Buchanan v. State[15] does not hold otherwise. As demonstrated by the case (Smith v. State[16]) cited in Buchanan, Buchanan's statement that testing may be authorized without an accused's "actual consent" refers to the situation where the accused is unconscious and does not give "actual consent"; nevertheless, nor does he withdraw the implied consent authorized in the implied consent statute, and therefore testing is permissible under those circumstances.[17] See Buchanan, supra at 150(1). Buchanan does not purport to authorize police to ignore a driver's express refusal to consent and to forcibly obtain blood and urine samples over his objection.

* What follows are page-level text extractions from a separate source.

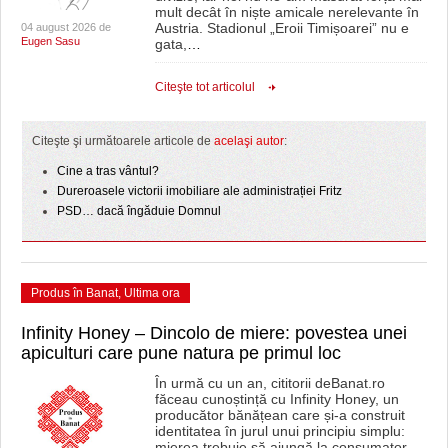
mult decât în niște amicale nerelevante în
Austria. Stadionul „Eroii Timișoarei” nu e
04 august 2026 de
Eugen Sasu
gata,
…
Citeşte tot articolul
Citeşte şi următoarele articole de
acelaşi autor
:
Cine a tras vântul?
Dureroasele victorii imobiliare ale administrației Fritz
PSD… dacă îngăduie Domnul
Produs în Banat
,
Ultima ora
Infinity Honey – Dincolo de miere: povestea unei
apiculturi care pune natura pe primul loc
În urmă cu un an, cititorii deBanat.ro
făceau cunoștință cu Infinity Honey, un
producător bănățean care și-a construit
identitatea în jurul unui principiu simplu:
mierea trebuie să ajungă la consumator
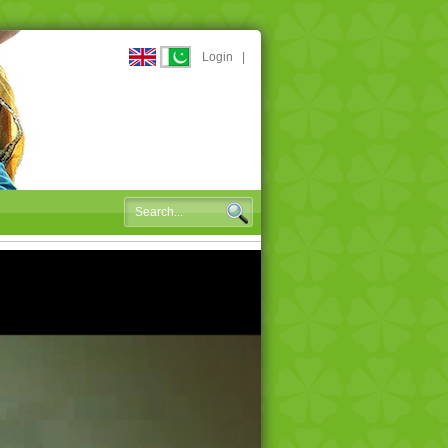
Login
|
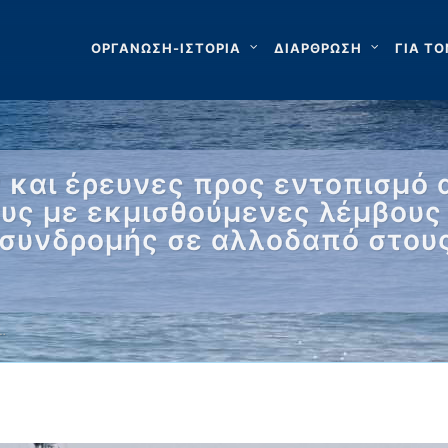
ΟΡΓΑΝΩΣΗ-ΙΣΤΟΡΙΑ
ΔΙΑΡΘΡΩΣΗ
ΓΙΑ ΤΟ
 και έρευνες προς εντοπισμό 
ους με εκμισθούμενες λέμβους
συνδρομής σε αλλοδαπό στους
…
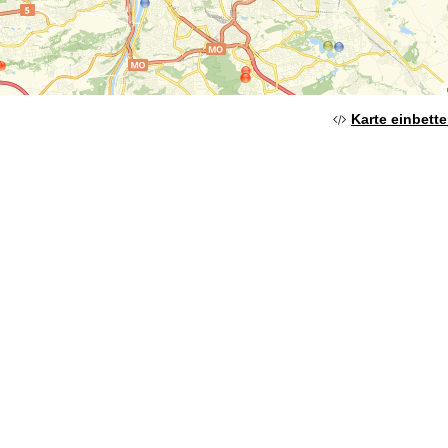
Karte einbett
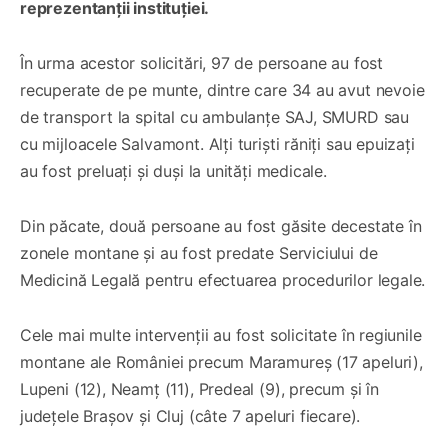
reprezentanții instituției.
În urma acestor solicitări, 97 de persoane au fost
recuperate de pe munte, dintre care 34 au avut nevoie
de transport la spital cu ambulanțe SAJ, SMURD sau
cu mijloacele Salvamont. Alţi turiști răniți sau epuizați
au fost preluați și duși la unități medicale.
Din păcate, două persoane au fost găsite decestate în
zonele montane și au fost predate Serviciului de
Medicină Legală pentru efectuarea procedurilor legale.
Cele mai multe intervenţii au fost solicitate în regiunile
montane ale României precum Maramureș (17 apeluri),
Lupeni (12), Neamț (11), Predeal (9), precum și în
județele Brașov și Cluj (câte 7 apeluri fiecare).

By threatening Collier with forcible testing, the police here misled Collier about the consequences of refusing to consent to the requested tests. Where police mislead an accused about his implied consent rights, any consent based upon the misrepresentation is invalid. Cooper v. State.[18] All results of those tests should therefore be excluded. Id.; see State v. Terry.[19]
Collier made the requisite strong showing that a motion to suppress would have been granted. Accordingly, his counsel's failure to contest this evidence was deficient. The admission of this evidence unquestionably harmed Collier's defense. Accordingly, we hold that the court clearly erred in determining that Collier did not meet his burden of showing ineffective assistance. We reverse that ruling and remand the case for a new trial on the drug-related convictions, which are Counts 1, 2, 3, and 4 (vehicular homicide in the first degree), Count 7 (driving under the influence of methamphetamine to the extent it was less safe to drive), and Count 8 (driving under the influence of amphetamine to the extent it was less safe to drive). We vacate the sentencing rulings on the remaining convictions, which he has not challenged, and remand the case for resentencing on these counts.
Judgment on motion for new trial reversed. Judgment of convictions reversed and case remanded for resentencing on Counts 5, 6, 9 and 10 and for new trial on Counts 1, 2, 3, 4, 7, and 8.
ELLINGTON and PHIPPS, JJ., concur.
NOTES
[1] OCGA § 40-6-393(a).
[2] OCGA § 40-6-391.
[3] OCGA § 40-6-393(b).
[4] OCGA §§ 40-6-20; 40-6-21.
[5] OCGA § 16-10-25. Due to mergers of the various counts, the trial court sentenced Collier only on two counts of homicide by vehicle in the first degree and the one count of giving a false name to a law enforcement officer.
[6] Garrett v. State, 259 Ga.App. 870, 874(2), 578 S.E.2d 460 (2003).
[7] Gadson v. State, 252 Ga.App. 347, 352(11), 556 S.E.2d 449 (2001).
[8] Strickland v. Washington, 466 U.S. 668, 687, 104 S. Ct. 2052, 80 L. Ed. 2d 674 (1984).
[9] Edwards v. State, 224 Ga.App. 332, 334(3), 480 S.E.2d 246 (1997).
[10] Arnold v. State, 253 Ga.App. 307, 308(1), 560 S.E.2d 33 (2002).
[11] OCGA § 40-5-67.1(d).
[12] State v. Leviner, 213 Ga.App. 99, 100(2), 443 S.E.2d 688 (1994).
[13] OCGA § 40-5-67.1(b), (d).
[14] Allen v. State, 254 Ga. 433, 434(1)(a), 330 S.E.2d 588 (1985).
[15] Buchanan v. State, 264 Ga.App. 148, 589 S.E.2d 876 (2003).
[16] Smith v. State, 143 Ga.App. 347, 349(1), 238 S.E.2d 698 (1977).
[17] OCGA § 40-5-55(b).
[18] Cooper v. State, 277 Ga. 282, 292(VI), 587 S.E.2d 605 (2003).
[19] State v. Terry, 236 Ga.App. 248, 251, 511 S.E.2d 608 (1999).